The top market for the industry is the United States, which is responsible for 60 percent of output, while Japan, Germany and China each generated about 10 percent, it said.
3-D printing, or additive manufacturing, has been around for about 25 years, but it only caught the public's attention in the past couple of years as the ability to create quality, cost-effective three-dimensional solid objects improved.
But experts say the future of 3-D printing rests on major business use, rather than the printing of toy dolls or cellphone cases.
Graham Tromans, chairman of the United Kingdom-based Additive Manufacturing Association, predicted that the creation of larger industrial devices for major and business use will propel China to No 1 in the global market, most likely within the next five years.
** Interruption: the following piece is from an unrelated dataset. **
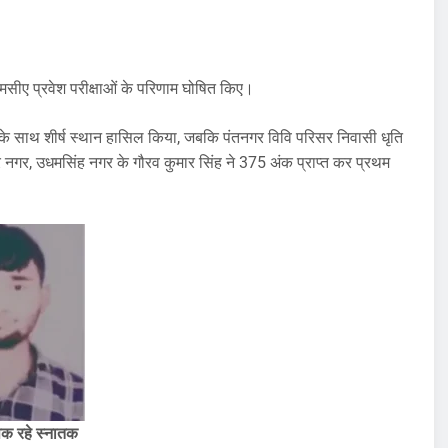
मसीए प्रवेश परीक्षाओं के परिणाम घोषित किए।
ं के साथ शीर्ष स्थान हासिल किया, जबकि पंतनगर विवि परिसर निवासी धृति
ाहर नगर, उधमसिंह नगर के गौरव कुमार सिंह ने 375 अंक प्राप्त कर प्रथम
ूपक रहे स्नातक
Shi Yusheng, vice-president of the school of materials science and engineering at Huazhong University of Science and Technology, said that China's vigorous moves in upgrading traditional manufacturing will also fuel growth in the industry.
"The country needs new technologies such as 3-D printing to retain its position as the world's largest manufacturer," said Shi, adding that costs are expected to fall, as manufacturing efficiency and product quality rise, particularly in aviation, auto manufacturing, and other heavy industries.
However, some overseas experts said it might take a while still for China to lead this emerging industry.
"It's an ambitious plan for China to grab the top position," said Terry Wohlers, president of Wohlers Associates Inc, which is considered the leading researcher on the industry.
Wohlers warned that experts from almost every nation are working all-out to create new technology, at a time when economies are struggling - but he added that the future industry will be "very, very big" because the current scale remains small.